EXERCISE |
Please output the records below in full, exactly as given, but without the images.

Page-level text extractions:

# # # # #

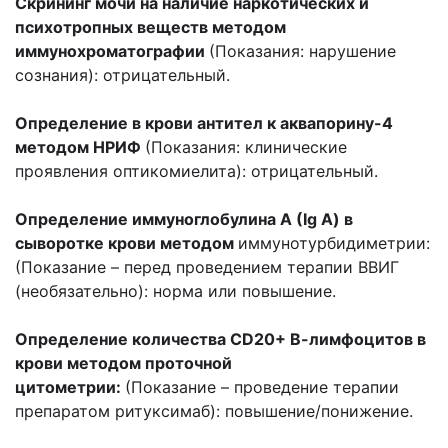
Скрининг мочи на наличие наркотических и
психотропных веществ методом
иммунохроматографии
(Показания: нарушение
сознания): отрицательный.
Определение в крови антител к аквапорину-4
методом НРИФ
(Показания: клинические
проявления оптикомиелита): отрицательный.
Определение иммуноглобулина А (Ig A) в
сыворотке крови методом
иммунотурбидиметрии:
(Показание – перед проведением терапии ВВИГ
(необязательно): норма или повышение.
Определение количества CD20+ В-лимфоцитов в
крови методом проточной
цитометрии:
(Показание – проведение терапии
препаратом ритуксимаб): повышение/понижение.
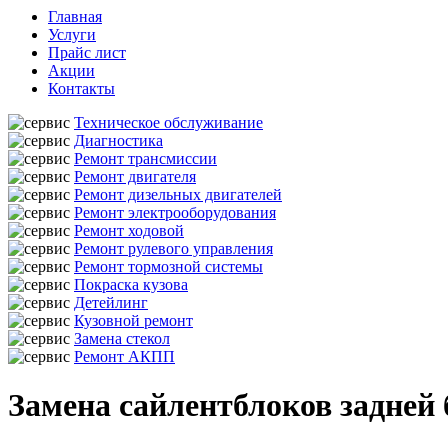
Главная
Услуги
Прайс лист
Акции
Контакты
Техническое обслуживание
Диагностика
Ремонт трансмиссии
Ремонт двигателя
Ремонт дизельных двигателей
Ремонт электрооборудования
Ремонт ходовой
Ремонт рулевого управления
Ремонт тормозной системы
Покраска кузова
Детейлинг
Кузовной ремонт
Замена стекол
Ремонт АКПП
Замена сайлентблоков задней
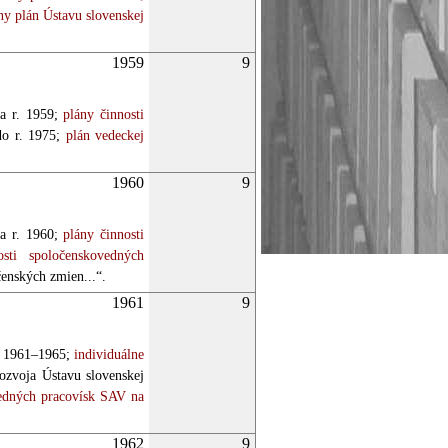
ny plán Ústavu slovenskej
1959
9
a r. 1959;
plány činnosti
do r. 1975;
plán vedeckej
1960
9
a r. 1960;
plány činnosti
sti spoločenskovedných
enských zmien...“.
1961
9
y 1961–1965;
individuálne
ozvoja Ústavu slovenskej
edných pracovísk SAV na
1962
9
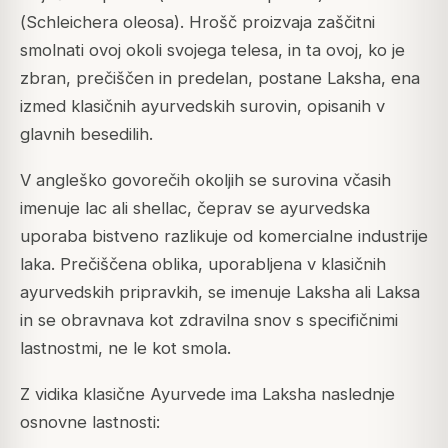
(
Schleichera oleosa
). Hrošč proizvaja zaščitni
smolnati ovoj okoli svojega telesa, in ta ovoj, ko je
zbran, prečiščen in predelan, postane Laksha, ena
izmed klasičnih ayurvedskih surovin, opisanih v
glavnih besedilih.
V angleško govorečih okoljih se surovina včasih
imenuje lac ali shellac, čeprav se ayurvedska
uporaba bistveno razlikuje od komercialne industrije
laka. Prečiščena oblika, uporabljena v klasičnih
ayurvedskih pripravkih, se imenuje
Laksha
ali
Laksa
in se obravnava kot zdravilna snov s specifičnimi
lastnostmi, ne le kot smola.
Z vidika klasične Ayurvede ima Laksha naslednje
osnovne lastnosti:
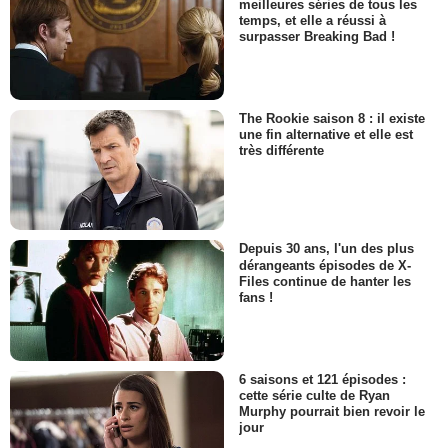
meilleures séries de tous les
temps, et elle a réussi à
surpasser Breaking Bad !
The Rookie saison 8 : il existe
une fin alternative et elle est
très différente
Depuis 30 ans, l'un des plus
dérangeants épisodes de X-
Files continue de hanter les
fans !
6 saisons et 121 épisodes :
cette série culte de Ryan
Murphy pourrait bien revoir le
jour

# # # # #

RESPONSE TO THIS TASK |
Скрининг мочи на наличие наркотических и
психотропных веществ методом
иммунохроматографии
(Показания: нарушение
сознания): отрицательный.
Определение в крови антител к аквапорину-4
методом НРИФ
(Показания: клинические
проявления оптикомиелита): отрицательный.
Определение иммуноглобулина А (Ig A) в
сыворотке крови методом
иммунотурбидиметрии:
(Показание – перед проведением терапии ВВИГ
(необязательно): норма или повышение.
Определение количества CD20+ В-лимфоцитов в
крови методом проточной
цитометрии:
(Показание – проведение терапии
препаратом ритуксимаб): повышение/понижение.
Главная
Услуги
Прайс лист
Акции
Контакты
Техническое обслуживание
Диагностика
Ремонт трансмиссии
Ремонт двигателя
Ремонт дизельных двигателей
Ремонт электрооборудования
Ремонт ходовой
Ремонт рулевого управления
Ремонт тормозной системы
Покраска кузова
Детейлинг
Кузовной ремонт
Замена стекол
Ремонт АКПП
Замена сайлентблоков задней
ny plán Ústavu slovenskej
1959
9
a r. 1959;
plány činnosti
do r. 1975;
plán vedeckej
1960
9
a r. 1960;
plány činnosti
sti spoločenskovedných
enských zmien...“.
1961
9
y 1961–1965;
individuálne
ozvoja Ústavu slovenskej
edných pracovísk SAV na
1962
9
(
Schleichera oleosa
). Hrošč proizvaja zaščitni
smolnati ovoj okoli svojega telesa, in ta ovoj, ko je
zbran, prečiščen in predelan, postane Laksha, ena
izmed klasičnih ayurvedskih surovin, opisanih v
glavnih besedilih.
V angleško govorečih okoljih se surovina včasih
imenuje lac ali shellac, čeprav se ayurvedska
uporaba bistveno razlikuje od komercialne industrije
laka. Prečiščena oblika, uporabljena v klasičnih
ayurvedskih pripravkih, se imenuje
Laksha
ali
Laksa
in se obravnava kot zdravilna snov s specifičnimi
lastnostmi, ne le kot smola.
Z vidika klasične Ayurvede ima Laksha naslednje
osnovne lastnosti:
meilleures séries de tous les
temps, et elle a réussi à
surpasser Breaking Bad !
The Rookie saison 8 : il existe
une fin alternative et elle est
très différente
Depuis 30 ans, l'un des plus
dérangeants épisodes de X-
Files continue de hanter les
fans !
6 saisons et 121 épisodes :
cette série culte de Ryan
Murphy pourrait bien revoir le
jour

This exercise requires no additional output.